I was at my cousin Melitta's 35th birthday party last weekend, a birthday party that modern medicine never anticipated because she "wasn't supposed to" live to 35. When she was diagnosed with primary pulmonary hypertension at age 19, they gave her 2 years tops. 16 years and a double-lung transplant later, she's proven them all wrong and become the longest-living survivor of PPH. But I digress... at her birthday party, a song came blaring out of my uncle's stereo that struck a chord with me (no pun intended). It's a song that meant a lot to us back when it came out in 1996, when she was on oxygen and had a portable pump injecting her with medicine 24/7 despite being only 22 years old. The song is Alanis Morrisette's "Hand in My Pocket" and it had meaning to us because of the line "I'm sick but I'm pretty". It was Melitta's mantra for quite some time, especially after we went to the concert at Red Rocks and they were selling bumper stickers with that exact line on it. Last weekend, the song came on and I experienced a jolting juxtaposition: the line applies to me now, not her. She's perfectly healthy, albeit with a suppressed immune system, and is now my support system instead of the other way around. I'm sick. Holy shit. I'm sick. That's such a foreign concept to me that my brain can hardly compute the data.

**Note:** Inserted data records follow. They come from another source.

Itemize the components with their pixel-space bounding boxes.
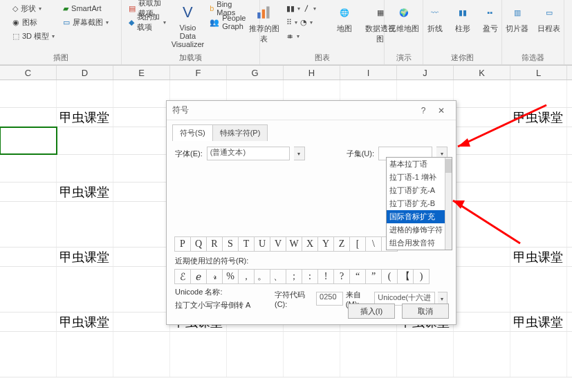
icons-button[interactable]: ◉图标: [10, 15, 57, 29]
sparkcol-icon: ▮▮: [453, 3, 472, 22]
cell-content[interactable]: 甲虫课堂: [510, 248, 567, 266]
col-header[interactable]: K: [454, 66, 510, 80]
dropdown-option-selected[interactable]: 国际音标扩充: [387, 210, 452, 223]
char-cell[interactable]: (: [381, 269, 398, 284]
char-cell[interactable]: Q: [190, 236, 207, 252]
char-cell[interactable]: 【: [397, 269, 414, 284]
chart-gallery-1[interactable]: ▮▮▾ 〳▾: [284, 1, 325, 15]
char-cell[interactable]: Y: [317, 236, 334, 252]
cell-content[interactable]: 甲虫课堂: [510, 108, 567, 127]
cell-content[interactable]: 甲虫课堂: [57, 108, 113, 127]
sparkline-icon: 〰: [425, 3, 445, 22]
dropdown-option[interactable]: 进格的修饰字符: [387, 223, 452, 236]
3dmap-button[interactable]: 🌍三维地图: [387, 1, 421, 48]
cell-content[interactable]: 甲虫课堂: [510, 312, 567, 331]
slicer-button[interactable]: ▥切片器: [503, 1, 532, 48]
chevron-down-icon[interactable]: ▾: [294, 147, 305, 160]
char-cell[interactable]: ): [413, 269, 430, 284]
char-cell[interactable]: %: [222, 269, 239, 284]
cell-content[interactable]: 甲虫课堂: [57, 312, 113, 331]
3dmodel-button[interactable]: ⬚3D 模型▾: [10, 29, 57, 43]
char-cell[interactable]: S: [222, 236, 239, 252]
insert-button[interactable]: 插入(I): [348, 304, 395, 319]
chart-gallery-2[interactable]: ⠿▾ ◔▾: [284, 15, 325, 29]
chart-gallery-3[interactable]: ⩩▾: [284, 29, 325, 43]
subset-dropdown[interactable]: 基本拉丁语 拉丁语-1 增补 拉丁语扩充-A 拉丁语扩充-B 国际音标扩充 进格…: [386, 157, 452, 250]
col-header[interactable]: H: [284, 66, 340, 80]
map-icon: 🌐: [335, 3, 354, 22]
bar-chart-icon: ▮▮: [286, 4, 295, 13]
unicode-name: 拉丁文小写字母倒转 A: [175, 300, 272, 310]
recommended-charts-button[interactable]: 推荐的图表: [248, 1, 281, 48]
col-header[interactable]: L: [510, 66, 567, 80]
sparkline-column-button[interactable]: ▮▮柱形: [450, 1, 475, 48]
screenshot-icon: ▭: [63, 18, 70, 27]
col-header[interactable]: I: [340, 66, 397, 80]
char-cell[interactable]: R: [206, 236, 223, 252]
tab-special[interactable]: 特殊字符(P): [212, 124, 268, 141]
col-header[interactable]: J: [397, 66, 454, 80]
char-cell[interactable]: “: [349, 269, 366, 284]
visio-button[interactable]: VVisio Data Visualizer: [172, 1, 204, 48]
cell-content[interactable]: 甲虫课堂: [57, 248, 113, 266]
col-header[interactable]: D: [57, 66, 113, 80]
font-select[interactable]: (普通文本): [207, 147, 290, 160]
code-label: 字符代码(C):: [275, 290, 313, 308]
char-cell[interactable]: W: [286, 236, 302, 252]
pie-icon: ◔: [300, 18, 307, 27]
group-caption: 插图: [53, 52, 68, 64]
timeline-button[interactable]: ▭日程表: [535, 1, 564, 48]
col-header[interactable]: C: [0, 66, 57, 80]
scrollbar[interactable]: [445, 158, 452, 250]
map-button[interactable]: 🌐地图: [328, 1, 361, 48]
dropdown-option[interactable]: 拉丁语扩充-B: [387, 197, 452, 210]
char-cell[interactable]: [: [349, 236, 366, 252]
col-header[interactable]: G: [227, 66, 284, 80]
char-cell[interactable]: 。: [254, 269, 270, 284]
unicode-name-label: Unicode 名称:: [175, 287, 272, 297]
dropdown-option[interactable]: 组合用发音符: [387, 236, 452, 250]
char-cell[interactable]: U: [254, 236, 270, 252]
char-cell[interactable]: \: [365, 236, 382, 252]
group-caption: 演示: [396, 52, 412, 64]
char-cell[interactable]: ，: [238, 269, 255, 284]
recent-label: 近期使用过的符号(R):: [175, 256, 448, 266]
char-code-input[interactable]: 0250: [316, 292, 343, 306]
cell-content[interactable]: 甲虫课堂: [57, 183, 113, 201]
char-cell[interactable]: Z: [333, 236, 350, 252]
char-cell[interactable]: ；: [286, 269, 302, 284]
group-caption: 迷你图: [451, 52, 474, 64]
tab-symbols[interactable]: 符号(S): [172, 124, 213, 141]
char-cell[interactable]: P: [174, 236, 191, 252]
col-header[interactable]: F: [170, 66, 227, 80]
char-cell[interactable]: :: [302, 269, 318, 284]
char-cell[interactable]: ℰ: [174, 269, 191, 284]
sparkline-line-button[interactable]: 〰折线: [423, 1, 448, 48]
char-cell[interactable]: X: [302, 236, 318, 252]
slicer-icon: ▥: [508, 3, 527, 22]
char-cell[interactable]: ?: [333, 269, 350, 284]
shapes-button[interactable]: ◇形状▾: [10, 1, 57, 15]
char-cell[interactable]: ℯ: [190, 269, 207, 284]
cancel-button[interactable]: 取消: [402, 304, 449, 319]
scatter-icon: ⠿: [286, 18, 292, 27]
help-button[interactable]: ?: [414, 106, 432, 115]
char-cell[interactable]: T: [238, 236, 255, 252]
close-icon[interactable]: ✕: [432, 106, 450, 115]
shapes-icon: ◇: [12, 4, 18, 13]
dropdown-option[interactable]: 基本拉丁语: [387, 158, 452, 171]
active-cell[interactable]: [0, 127, 57, 154]
sparkline-winloss-button[interactable]: ▪▪盈亏: [478, 1, 503, 48]
char-cell[interactable]: ”: [365, 269, 382, 284]
svg-rect-1: [261, 10, 264, 19]
char-cell[interactable]: 𝓇: [206, 269, 223, 284]
dropdown-option[interactable]: 拉丁语扩充-A: [387, 184, 452, 197]
smartart-button[interactable]: ▰SmartArt: [60, 1, 111, 15]
char-cell[interactable]: !: [317, 269, 334, 284]
screenshot-button[interactable]: ▭屏幕截图▾: [60, 15, 111, 29]
dropdown-option[interactable]: 拉丁语-1 增补: [387, 171, 452, 184]
my-addins-button[interactable]: ◆我的加载项▾: [126, 15, 169, 29]
char-cell[interactable]: V: [270, 236, 286, 252]
char-cell[interactable]: 、: [270, 269, 286, 284]
col-header[interactable]: E: [113, 66, 170, 80]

Incidentally, tying this back to the beginning of this mental meandering, the whole last stanza of that song is full of paradoxical states of being that truly apply to me these days. Behold:

I'm free but I'm focused.
I'm green but I'm wise.
I'm hard but I'm friendly, baby.
I'm sad but I'm laughing.
I'm brave but I'm chickenshit.
I'm sick but I'm pretty, baby.

And what it all boils down to
Is that no one's really got it figured out just yet...

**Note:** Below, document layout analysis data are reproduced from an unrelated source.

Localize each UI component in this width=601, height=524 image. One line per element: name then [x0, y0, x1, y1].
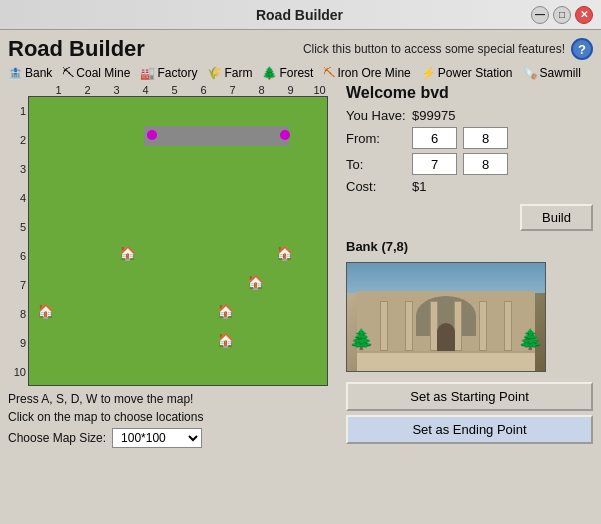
row-4: 4 [8, 183, 28, 212]
bank-tree-left-icon: 🌲 [349, 327, 374, 351]
col-6: 6 [189, 84, 218, 96]
map-canvas[interactable]: 🏠 🏠 🏠 🏠 🏠 🏠 [28, 96, 328, 386]
to-x-input[interactable] [412, 153, 457, 175]
bank-body [357, 291, 535, 371]
set-ending-point-button[interactable]: Set as Ending Point [346, 415, 593, 444]
row-3: 3 [8, 154, 28, 183]
from-y-input[interactable] [463, 127, 508, 149]
from-x-input[interactable] [412, 127, 457, 149]
title-bar: Road Builder — □ ✕ [0, 0, 601, 30]
move-hint: Press A, S, D, W to move the map! [8, 390, 338, 408]
close-button[interactable]: ✕ [575, 6, 593, 24]
window-title: Road Builder [68, 7, 531, 23]
factory-icon: 🏭 [140, 66, 155, 80]
map-container: 1 2 3 4 5 6 7 8 9 10 1 2 3 4 [8, 84, 338, 518]
action-buttons: Set as Starting Point Set as Ending Poin… [346, 382, 593, 444]
info-button[interactable]: ? [571, 38, 593, 60]
col-1: 1 [44, 84, 73, 96]
forest-icon: 🌲 [262, 66, 277, 80]
bank-col-5 [479, 301, 487, 351]
minimize-button[interactable]: — [531, 6, 549, 24]
road-segment [144, 126, 289, 146]
farm-map-icon: 🏠 [119, 245, 136, 261]
row-1: 1 [8, 96, 28, 125]
legend-coal-mine-label: Coal Mine [76, 66, 130, 80]
row-7: 7 [8, 270, 28, 299]
col-9: 9 [276, 84, 305, 96]
to-label: To: [346, 157, 406, 172]
sawmill-icon: 🪚 [523, 66, 538, 80]
row-6: 6 [8, 241, 28, 270]
farm-icon: 🌾 [207, 66, 222, 80]
legend-factory-label: Factory [157, 66, 197, 80]
row-numbers: 1 2 3 4 5 6 7 8 9 10 [8, 96, 28, 386]
row-9: 9 [8, 328, 28, 357]
app-title: Road Builder [8, 36, 145, 62]
from-row: From: [346, 127, 593, 149]
coal-mine-icon: ⛏ [62, 66, 74, 80]
row-10: 10 [8, 357, 28, 386]
bank-col-1 [380, 301, 388, 351]
building-name: Bank (7,8) [346, 239, 593, 254]
build-button[interactable]: Build [520, 204, 593, 231]
bank-col-6 [504, 301, 512, 351]
legend-power-station-label: Power Station [438, 66, 513, 80]
cost-row: Cost: $1 [346, 179, 593, 194]
power-station-icon: ⚡ [421, 66, 436, 80]
you-have-value: $99975 [412, 108, 455, 123]
coal-mine-map-icon: 🏠 [247, 274, 264, 290]
maximize-button[interactable]: □ [553, 6, 571, 24]
col-7: 7 [218, 84, 247, 96]
legend-farm: 🌾 Farm [207, 66, 252, 80]
legend-factory: 🏭 Factory [140, 66, 197, 80]
map-size-row: Choose Map Size: 100*100 200*200 50*50 [8, 428, 338, 448]
legend-iron-ore: ⛏ Iron Ore Mine [323, 66, 410, 80]
row-2: 2 [8, 125, 28, 154]
you-have-row: You Have: $99975 [346, 108, 593, 123]
iron-ore-map-icon: 🏠 [217, 303, 234, 319]
legend-power-station: ⚡ Power Station [421, 66, 513, 80]
col-4: 4 [131, 84, 160, 96]
info-message: Click this button to access some special… [303, 42, 565, 56]
legend-iron-ore-label: Iron Ore Mine [337, 66, 410, 80]
set-starting-point-button[interactable]: Set as Starting Point [346, 382, 593, 411]
map-size-select[interactable]: 100*100 200*200 50*50 [112, 428, 202, 448]
info-row: Click this button to access some special… [303, 38, 593, 60]
forest2-map-icon: 🏠 [217, 332, 234, 348]
bank-sky [347, 263, 545, 293]
bank-steps [357, 351, 535, 371]
top-row: Road Builder Click this button to access… [8, 36, 593, 62]
building-image: 🌲 🌲 [346, 262, 546, 372]
col-3: 3 [102, 84, 131, 96]
you-have-label: You Have: [346, 108, 406, 123]
cost-label: Cost: [346, 179, 406, 194]
bank-icon: 🏦 [8, 66, 23, 80]
legend-row: 🏦 Bank ⛏ Coal Mine 🏭 Factory 🌾 Farm 🌲 Fo… [8, 66, 593, 80]
row-5: 5 [8, 212, 28, 241]
to-y-input[interactable] [463, 153, 508, 175]
info-table: You Have: $99975 From: To: Cost: [346, 108, 593, 194]
col-5: 5 [160, 84, 189, 96]
power-station-end-dot [280, 130, 290, 140]
legend-sawmill: 🪚 Sawmill [523, 66, 581, 80]
body-row: 1 2 3 4 5 6 7 8 9 10 1 2 3 4 [8, 84, 593, 518]
forest-map-icon: 🏠 [276, 245, 293, 261]
legend-forest-label: Forest [279, 66, 313, 80]
bank-col-4 [454, 301, 462, 351]
legend-forest: 🌲 Forest [262, 66, 313, 80]
sawmill-map-icon: 🏠 [37, 303, 54, 319]
map-size-label: Choose Map Size: [8, 431, 106, 445]
col-8: 8 [247, 84, 276, 96]
bank-tree-right-icon: 🌲 [518, 327, 543, 351]
legend-bank-label: Bank [25, 66, 52, 80]
map-status: Press A, S, D, W to move the map! Click … [8, 390, 338, 426]
col-10: 10 [305, 84, 334, 96]
right-panel: Welcome bvd You Have: $99975 From: To: [346, 84, 593, 518]
iron-ore-icon: ⛏ [323, 66, 335, 80]
power-station-start-dot [147, 130, 157, 140]
welcome-text: Welcome bvd [346, 84, 593, 102]
legend-bank: 🏦 Bank [8, 66, 52, 80]
legend-farm-label: Farm [224, 66, 252, 80]
from-label: From: [346, 131, 406, 146]
cost-value: $1 [412, 179, 426, 194]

I've got one hand in my pocket and the other one is constantly on Facebook... reaching out... looking for and basking in your love and support, while dreading and accepting the passing of my last 10 days with my sweater bunnies.

2 comments:

Melvin Derschnapp said...

Fucking Bubes!!!

Justin said...

Amber, you've always reminded me of Alanis, and I still think of you every time I hear her. Could those lyrics be any more applicable right now?! No way! It tops the applicable scale!

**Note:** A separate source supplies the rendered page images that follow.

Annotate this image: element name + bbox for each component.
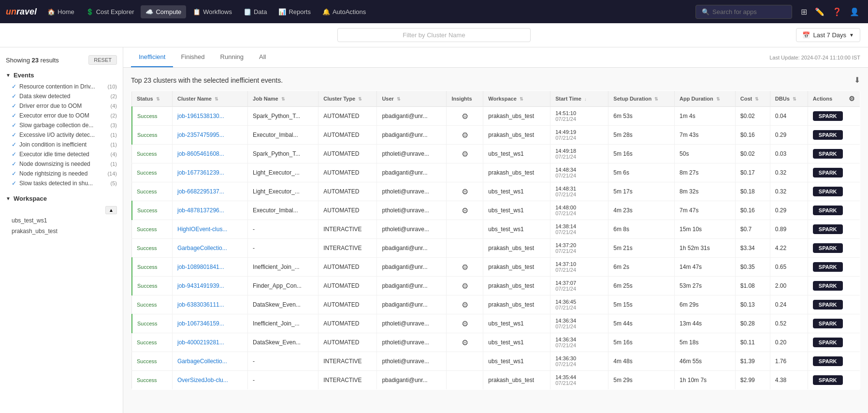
filter-item-event[interactable]: ✓Join condition is inefficient(1) (0, 140, 123, 149)
col-status[interactable]: Status ⇅ (132, 91, 173, 107)
nav-cost-explorer[interactable]: 💲 Cost Explorer (81, 5, 139, 18)
cluster-link[interactable]: job-6682295137... (177, 188, 224, 195)
cell-cluster[interactable]: OverSizedJob-clu... (173, 371, 248, 390)
cell-actions[interactable]: SPARK (808, 163, 860, 182)
cell-cluster[interactable]: job-1677361239... (173, 163, 248, 182)
cell-cluster[interactable]: GarbageCollectio... (173, 239, 248, 258)
insights-icon[interactable]: ⚙ (462, 263, 468, 271)
scroll-up-button[interactable]: ▲ (105, 206, 117, 214)
events-section-header[interactable]: ▼ Events (0, 69, 123, 82)
workspace-item[interactable]: ubs_test_ws1 (0, 215, 123, 226)
nav-home[interactable]: 🏠 Home (43, 5, 79, 18)
cluster-link[interactable]: job-1089801841... (177, 264, 224, 270)
cluster-link[interactable]: job-1677361239... (177, 169, 224, 176)
col-job[interactable]: Job Name ⇅ (248, 91, 318, 107)
cluster-link[interactable]: job-9431491939... (177, 282, 224, 289)
cluster-link[interactable]: GarbageCollectio... (177, 245, 227, 251)
col-user[interactable]: User ⇅ (377, 91, 447, 107)
nav-autoactions[interactable]: 🔔 AutoActions (318, 5, 371, 18)
insights-icon[interactable]: ⚙ (462, 339, 468, 347)
cell-cluster[interactable]: job-2357475995... (173, 126, 248, 145)
spark-button[interactable]: SPARK (813, 206, 843, 215)
cell-cluster[interactable]: job-6383036111... (173, 295, 248, 314)
spark-button[interactable]: SPARK (813, 111, 843, 121)
cluster-filter[interactable]: Filter by Cluster Name (337, 28, 531, 42)
cell-actions[interactable]: SPARK (808, 352, 860, 371)
col-workspace[interactable]: Workspace ⇅ (483, 91, 550, 107)
insights-icon[interactable]: ⚙ (462, 301, 468, 309)
nav-reports[interactable]: 📊 Reports (274, 5, 316, 18)
grid-icon[interactable]: ⊞ (798, 5, 810, 18)
col-setup[interactable]: Setup Duration ⇅ (608, 91, 675, 107)
col-dbus[interactable]: DBUs ⇅ (770, 91, 808, 107)
cell-cluster[interactable]: job-6682295137... (173, 182, 248, 201)
cluster-link[interactable]: job-4878137296... (177, 207, 224, 214)
cell-insights[interactable]: ⚙ (447, 107, 483, 126)
filter-item-event[interactable]: ✓Node rightsizing is needed(14) (0, 169, 123, 178)
filter-item-event[interactable]: ✓Executor idle time detected(4) (0, 149, 123, 159)
cell-actions[interactable]: SPARK (808, 107, 860, 126)
spark-button[interactable]: SPARK (813, 224, 843, 234)
cell-cluster[interactable]: job-4000219281... (173, 333, 248, 352)
spark-button[interactable]: SPARK (813, 243, 843, 253)
cell-cluster[interactable]: job-1089801841... (173, 258, 248, 277)
spark-button[interactable]: SPARK (813, 187, 843, 196)
filter-item-event[interactable]: ✓Node downsizing is needed(1) (0, 159, 123, 169)
spark-button[interactable]: SPARK (813, 375, 843, 385)
col-app[interactable]: App Duration ⇅ (675, 91, 736, 107)
cluster-link[interactable]: job-1961538130... (177, 113, 224, 119)
col-cluster[interactable]: Cluster Name ⇅ (173, 91, 248, 107)
cell-actions[interactable]: SPARK (808, 258, 860, 277)
cell-insights[interactable]: ⚙ (447, 182, 483, 201)
col-type[interactable]: Cluster Type ⇅ (318, 91, 377, 107)
cell-actions[interactable]: SPARK (808, 295, 860, 314)
settings-icon[interactable]: ⚙ (849, 95, 855, 103)
spark-button[interactable]: SPARK (813, 262, 843, 272)
cell-actions[interactable]: SPARK (808, 201, 860, 220)
spark-button[interactable]: SPARK (813, 319, 843, 328)
cluster-link[interactable]: job-1067346159... (177, 320, 224, 327)
cluster-link[interactable]: job-4000219281... (177, 339, 224, 346)
col-start[interactable]: Start Time ↓ (550, 91, 608, 107)
spark-button[interactable]: SPARK (813, 168, 843, 177)
insights-icon[interactable]: ⚙ (462, 206, 468, 215)
user-icon[interactable]: 👤 (847, 5, 862, 18)
filter-item-event[interactable]: ✓Driver error due to OOM(4) (0, 101, 123, 111)
download-button[interactable]: ⬇ (854, 75, 860, 85)
filter-item-event[interactable]: ✓Executor error due to OOM(2) (0, 111, 123, 120)
cell-actions[interactable]: SPARK (808, 314, 860, 333)
nav-data[interactable]: 🗒️ Data (239, 5, 272, 18)
search-input[interactable] (712, 8, 786, 15)
insights-icon[interactable]: ⚙ (462, 320, 468, 328)
cell-insights[interactable]: ⚙ (447, 295, 483, 314)
cluster-link[interactable]: HighIOEvent-clus... (177, 226, 227, 233)
cell-actions[interactable]: SPARK (808, 182, 860, 201)
cell-cluster[interactable]: job-1961538130... (173, 107, 248, 126)
cluster-link[interactable]: OverSizedJob-clu... (177, 377, 228, 384)
insights-icon[interactable]: ⚙ (462, 282, 468, 290)
spark-button[interactable]: SPARK (813, 281, 843, 291)
cell-actions[interactable]: SPARK (808, 220, 860, 239)
cluster-link[interactable]: GarbageCollectio... (177, 358, 227, 365)
filter-item-event[interactable]: ✓Slow garbage collection de...(3) (0, 120, 123, 130)
cell-cluster[interactable]: job-1067346159... (173, 314, 248, 333)
nav-compute[interactable]: ☁️ Compute (141, 5, 186, 18)
spark-button[interactable]: SPARK (813, 338, 843, 347)
insights-icon[interactable]: ⚙ (462, 131, 468, 139)
insights-icon[interactable]: ⚙ (462, 188, 468, 196)
search-box[interactable]: 🔍 (695, 5, 792, 19)
cell-insights[interactable]: ⚙ (447, 277, 483, 295)
cell-actions[interactable]: SPARK (808, 126, 860, 145)
cell-actions[interactable]: SPARK (808, 277, 860, 295)
date-filter[interactable]: 📅 Last 7 Days ▼ (796, 28, 860, 42)
cell-insights[interactable]: ⚙ (447, 126, 483, 145)
spark-button[interactable]: SPARK (813, 130, 843, 140)
cell-insights[interactable]: ⚙ (447, 314, 483, 333)
col-cost[interactable]: Cost ⇅ (735, 91, 770, 107)
cell-cluster[interactable]: job-4878137296... (173, 201, 248, 220)
tab-running[interactable]: Running (213, 47, 251, 67)
cell-actions[interactable]: SPARK (808, 371, 860, 390)
filter-item-event[interactable]: ✓Data skew detected(2) (0, 91, 123, 101)
cluster-link[interactable]: job-8605461608... (177, 150, 224, 157)
cell-cluster[interactable]: GarbageCollectio... (173, 352, 248, 371)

I had a musical moment today, that relates to this in so many ways. We were at a meeting that our principal has every year before school. But its unlike any meeting you've ever been to. Its called Barn Day and it takes place in Evergreen in the Hiwan Homestead in the middle of a gigantic meadow filled with wildflowers. She cooks all of us breakfast and lunch, and its always delicious. At these extraordinary meetings, she inspires us and gets us focused for the school year. And she always has a song for us. This year it was "Where the Streets Have No Name." Of course, this is one of my top songs ever of all time, but she put it into a different context. She said the reason she chose it is because we are teaching kids who are on a road with no name right now. The world is changing and evolving so fast that the jobs they will probably get don't even exist right now. So our mission is to have faith in our capicity to deal with change in an uncertain future. And those lyrics also apply to you and our aunts!:

I want to run
I want to hide
I want to tear down the walls
That hold me inside
I want to reach out
And touch the flame
Where the streets have no name

I want to feel, sunlight on my face
See that dust cloud disappear without a trace
I want to take shelter from the poison rain
Where the streets have no name
Where the streets have no name
Were still building
Then burning down love, burning down love
And when I go there
I go there with you...
(its all I can do)

The crazy thing is that my Principal, Linda, also was diagnosed with breast cancer and had a single masectomy in June. So here are all these women that I love and care so deeply for, you, auntie Karyn and auntie Jan, and Linda, all put in this frightening position. Its not a place I can understand, but I go there with you, and its all I can do. Good luck and God speed on this journey, and lets have another music blasting way too loud party again soon!